The big problem is, I'm not as carring and artistic as INFPs, but I'm scared of being unable to think rationally and fit in with INTPs.
_2) What do you yearn for in life? Why?_
I want to learn as much as I can. I want to understand the world, all the ideas that pass my head (...), and, along understanding what "moves" this universe, I really want to understand myself at once (although I think it's impossible).
_3) Think about a time where you felt like you were at your finest. Tell us what made you feel that way._
In 8th grade (at least that's how it works in my country), I got the best grades at my exams in my class and school. I felt so good, not necessarily because I was better than the others, but because everyone in my family was rewarding me and I felt like I had no duty anymore (I studied hard in 8th grade for that exam). I felt free again (yeah, talking of nerds...)
_4) What makes you feel inferior?_
The fact that :
a)Sometimes I consider myself so smart and analytical, and in the face of a logic problem, one of my friends finds the answer faster, in a more simple fashion. Deep inside I feel like I'm the biggest idiot, but on the outside, I congratulate him.
b)Sometimes I consider myself an soul-person, a nice guy, but then, I get so deep, I feel very sad (I even considered suicide once), and feel like I'm not fitting. I feel like I'm worthless, and then, I see a friend being so generous and nice, devoting himself to art and being so compassionate - unlike I will ever be - and I feel even more worthless - I feel like I'm not good at anything
_5) What tends to weigh on your decisions? (Do you think about people, pro-cons, how you feel about it, etc.)_
I usually like pro-cons, but, if I want something, if I feel it's right, I'll probably ignore them. Also, if I get too stubborn in an argument, and I spot inconsistencies in myself, I withdraw ("Yeah, yeah, you're right. I was mistaken, sorry, you're right"), but it usually takes awhile if that's the case..
_6) When working on a project what is normally your emphasis? Do you like to have control of the outcome?_
I don't think I understand the second question of this phrase, but, I think the answer would be no. Group project - stay in the background and help where I can. Solitary project - the outcome is usually anything that doesn't stand in the crowd - I like great ideas, but I'm afraid of showing to others ideas that are too abstract, so they don't get confused and move me aside
_7) Describe us a time where you had a lot of fun. How is your memory of it? _
Well, it's not a big deal, but...I think it would be one of my new year's eve, from when I was younger. I spent it with a close friend, and a even closer friend (one I know since we were babies), playing Xbox all night and eating whatever we would want.

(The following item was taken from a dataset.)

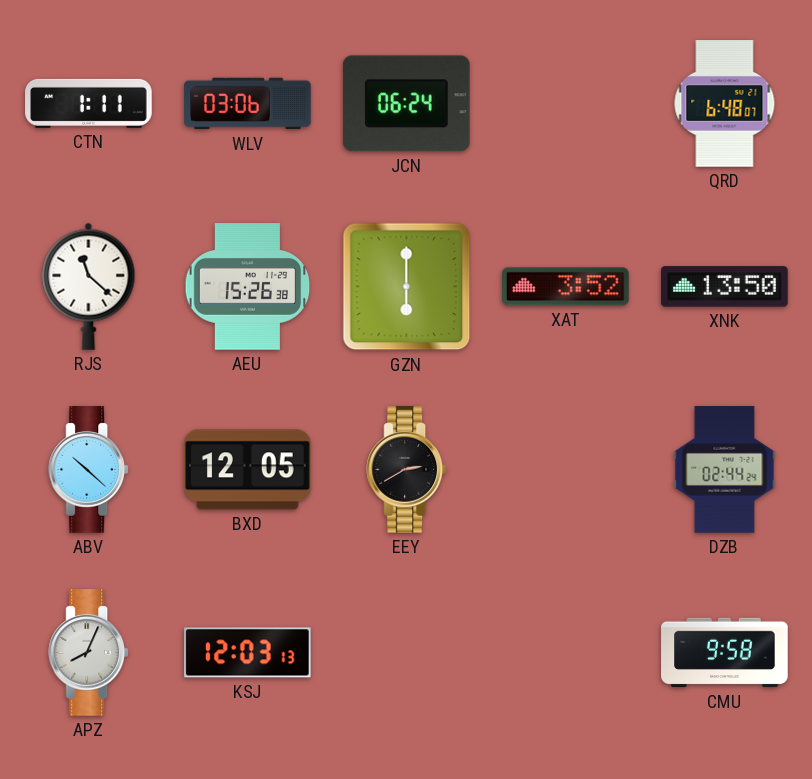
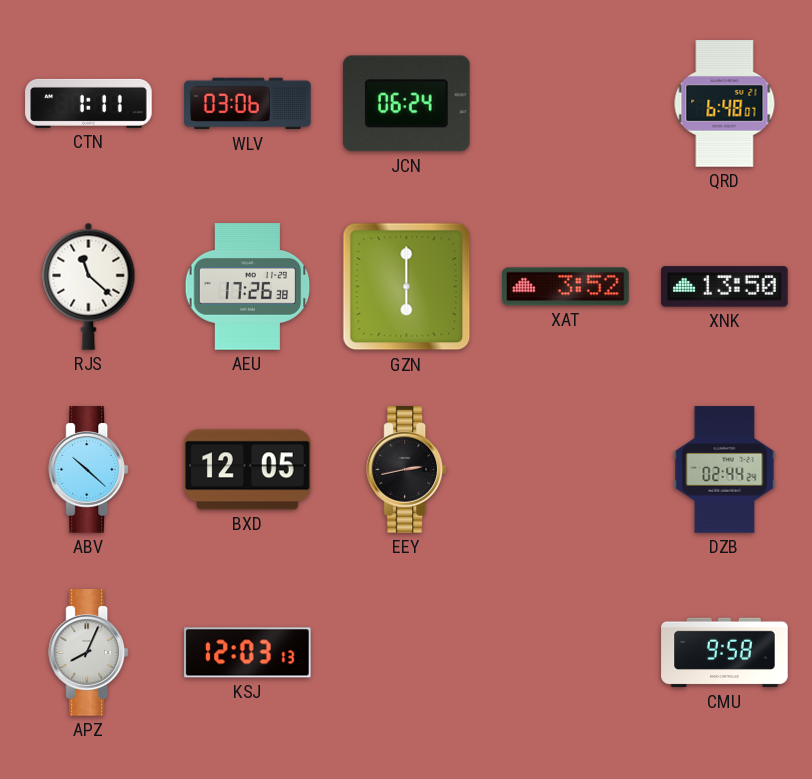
AEU: 15:26 -> 17:26
EEY: 2:40 -> 2:43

It was my special kind of fun others would find geeky. (it was 9th grade - I have a pretty sad life, I know).
_8) When you want to learn something new, what feels more natural for you? (Are you more prone to be hands on, to theorize, to memorize, etc)_
I like theorizing, and also understanding. That's right - I actually like understanding why it is like it is. Sometimes I can learn new things hands on, but rarely. I also like memorizing, but only what I find important. As for my studies - I memorize what I don't find interesting, because I don't have to bother understanding.
_9) How organized do you to think of yourself as?_
Pretty disorganized...I am kind of random. 
_10) How do you judge new ideas? You try to understand the principles behind it to see if they make sense or do you look for information that supports it?_
"do you look for information that supports it?" - to this part, no, only if it's extremely vague. I really like this option : "to try to understand the principles behind it; to see if they make sense". That's more like me. I find any new idea is worth listening to, but if too vague I dismiss it. Also, if an idea tends to attack my values or my beliefs, I get pretty defensive, or withdraw if it is really true and wounds my core badly (too afraid to admit I'm wrong sometimes).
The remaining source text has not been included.